Extracted page text data →
-------------------------
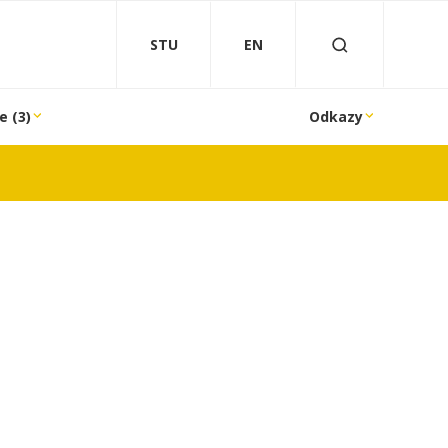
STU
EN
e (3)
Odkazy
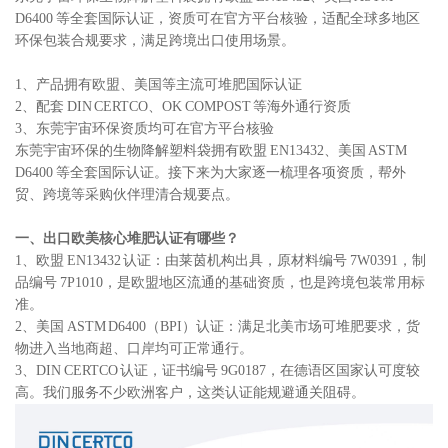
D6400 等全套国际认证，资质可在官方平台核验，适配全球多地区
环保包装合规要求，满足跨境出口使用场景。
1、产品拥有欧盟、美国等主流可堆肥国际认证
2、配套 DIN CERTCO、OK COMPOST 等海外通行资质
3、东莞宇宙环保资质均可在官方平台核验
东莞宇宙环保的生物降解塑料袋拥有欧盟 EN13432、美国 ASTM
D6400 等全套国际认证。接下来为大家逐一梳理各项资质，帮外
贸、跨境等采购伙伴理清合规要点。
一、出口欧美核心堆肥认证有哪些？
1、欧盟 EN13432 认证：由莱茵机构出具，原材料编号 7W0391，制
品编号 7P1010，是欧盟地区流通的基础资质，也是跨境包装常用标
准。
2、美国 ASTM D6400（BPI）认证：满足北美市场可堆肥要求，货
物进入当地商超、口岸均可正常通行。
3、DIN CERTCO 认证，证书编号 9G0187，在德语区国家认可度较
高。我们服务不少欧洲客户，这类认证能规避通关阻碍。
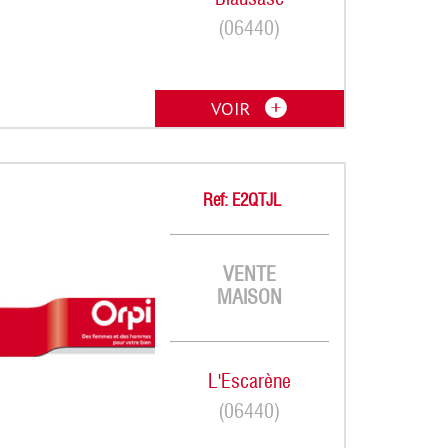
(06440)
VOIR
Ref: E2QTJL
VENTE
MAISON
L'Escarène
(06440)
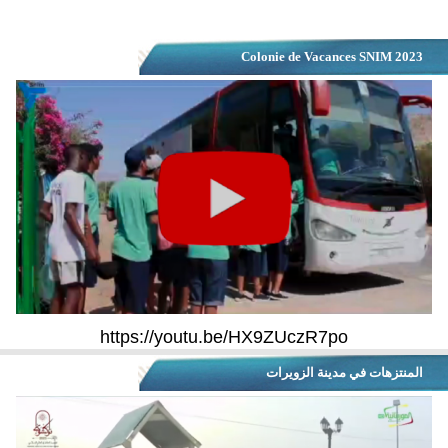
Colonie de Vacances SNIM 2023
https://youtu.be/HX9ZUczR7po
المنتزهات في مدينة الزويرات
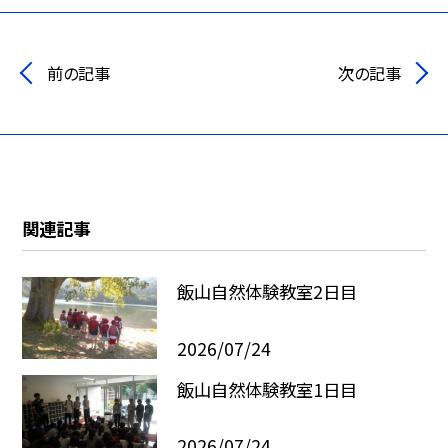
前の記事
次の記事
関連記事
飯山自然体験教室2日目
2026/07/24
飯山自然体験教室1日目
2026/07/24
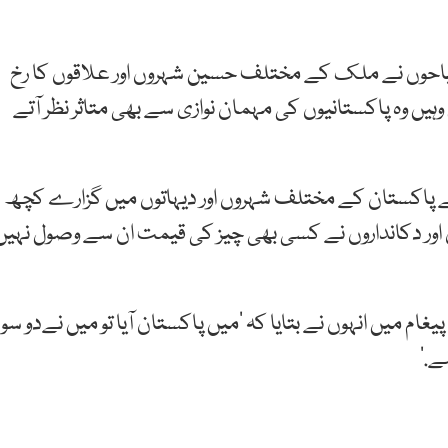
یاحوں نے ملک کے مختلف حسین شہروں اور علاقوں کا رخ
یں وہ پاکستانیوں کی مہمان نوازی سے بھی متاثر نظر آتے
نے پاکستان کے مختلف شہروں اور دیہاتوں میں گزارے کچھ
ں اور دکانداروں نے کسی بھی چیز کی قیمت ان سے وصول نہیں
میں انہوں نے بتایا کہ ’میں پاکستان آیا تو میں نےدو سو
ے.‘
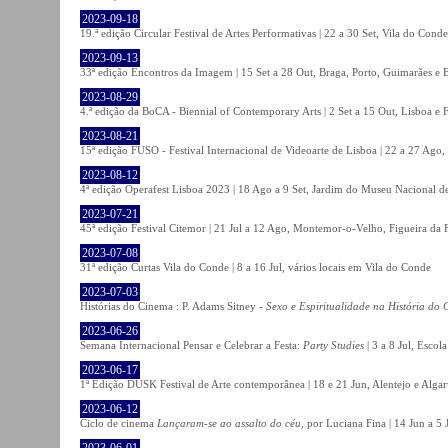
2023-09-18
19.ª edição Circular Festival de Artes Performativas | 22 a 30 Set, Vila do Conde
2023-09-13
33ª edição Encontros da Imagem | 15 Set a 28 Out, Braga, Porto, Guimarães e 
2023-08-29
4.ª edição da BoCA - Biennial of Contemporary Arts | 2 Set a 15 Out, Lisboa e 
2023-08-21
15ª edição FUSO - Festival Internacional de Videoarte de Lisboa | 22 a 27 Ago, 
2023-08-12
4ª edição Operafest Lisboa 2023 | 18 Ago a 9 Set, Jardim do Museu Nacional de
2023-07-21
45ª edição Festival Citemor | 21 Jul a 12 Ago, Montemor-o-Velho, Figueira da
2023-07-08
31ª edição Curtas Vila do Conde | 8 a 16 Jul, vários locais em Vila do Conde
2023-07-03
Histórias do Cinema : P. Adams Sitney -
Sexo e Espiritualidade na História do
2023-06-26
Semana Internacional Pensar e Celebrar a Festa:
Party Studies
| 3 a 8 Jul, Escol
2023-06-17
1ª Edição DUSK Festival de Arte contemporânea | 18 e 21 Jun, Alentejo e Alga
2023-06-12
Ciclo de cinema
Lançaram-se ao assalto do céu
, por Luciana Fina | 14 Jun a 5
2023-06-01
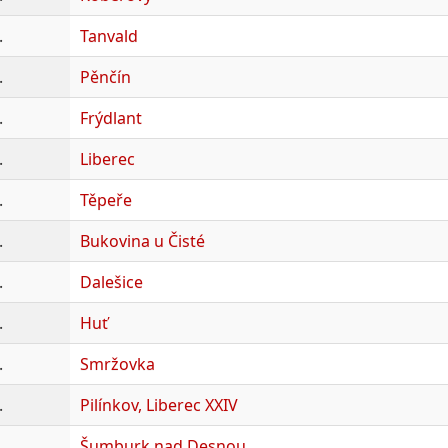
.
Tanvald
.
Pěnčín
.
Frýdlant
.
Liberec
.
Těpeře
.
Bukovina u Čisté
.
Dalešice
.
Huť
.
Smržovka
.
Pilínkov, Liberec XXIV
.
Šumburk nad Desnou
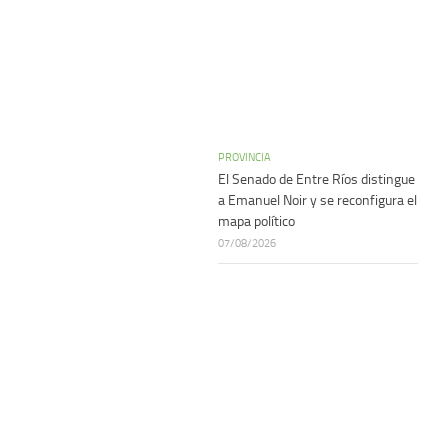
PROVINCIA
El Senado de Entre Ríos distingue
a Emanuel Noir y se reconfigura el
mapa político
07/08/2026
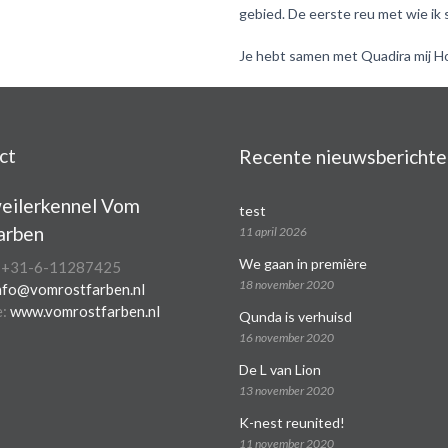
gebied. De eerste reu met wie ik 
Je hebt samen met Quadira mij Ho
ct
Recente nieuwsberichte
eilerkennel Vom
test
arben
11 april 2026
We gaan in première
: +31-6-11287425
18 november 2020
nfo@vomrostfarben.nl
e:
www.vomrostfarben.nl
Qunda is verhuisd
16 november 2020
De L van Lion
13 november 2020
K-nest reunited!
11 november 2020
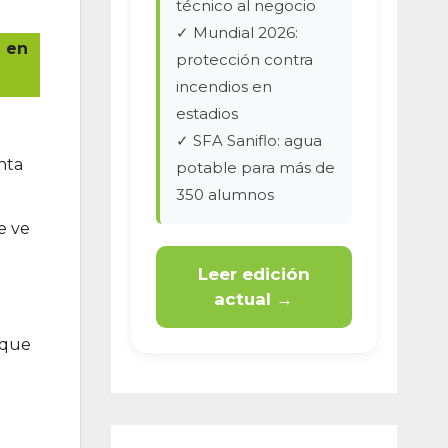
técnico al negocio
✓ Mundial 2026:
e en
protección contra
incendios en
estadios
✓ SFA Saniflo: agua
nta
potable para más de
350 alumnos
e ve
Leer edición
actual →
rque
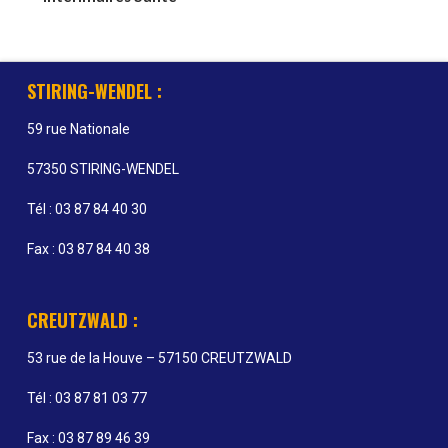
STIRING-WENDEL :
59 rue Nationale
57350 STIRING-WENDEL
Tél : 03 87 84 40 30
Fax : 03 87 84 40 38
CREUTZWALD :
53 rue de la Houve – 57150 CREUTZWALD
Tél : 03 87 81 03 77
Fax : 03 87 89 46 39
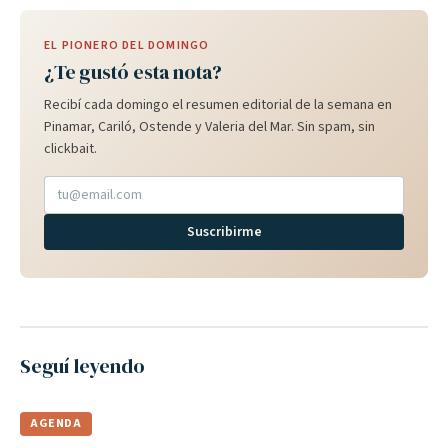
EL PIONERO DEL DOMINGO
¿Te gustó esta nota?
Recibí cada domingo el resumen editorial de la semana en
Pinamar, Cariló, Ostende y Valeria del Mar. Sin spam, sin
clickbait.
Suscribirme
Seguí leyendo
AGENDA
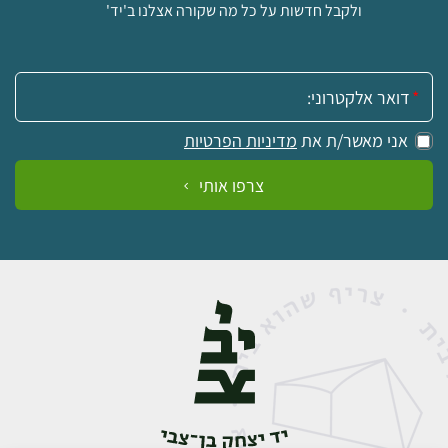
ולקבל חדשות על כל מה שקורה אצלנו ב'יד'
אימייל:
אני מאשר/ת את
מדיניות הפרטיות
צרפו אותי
-------------------------
All lines of the entries above where "等全套国际认证" turns up should be reported.

D6400 等全套国际认证，资质可在官方平台核验，适配全球多地区
D6400 等全套国际认证。接下来为大家逐一梳理各项资质，帮外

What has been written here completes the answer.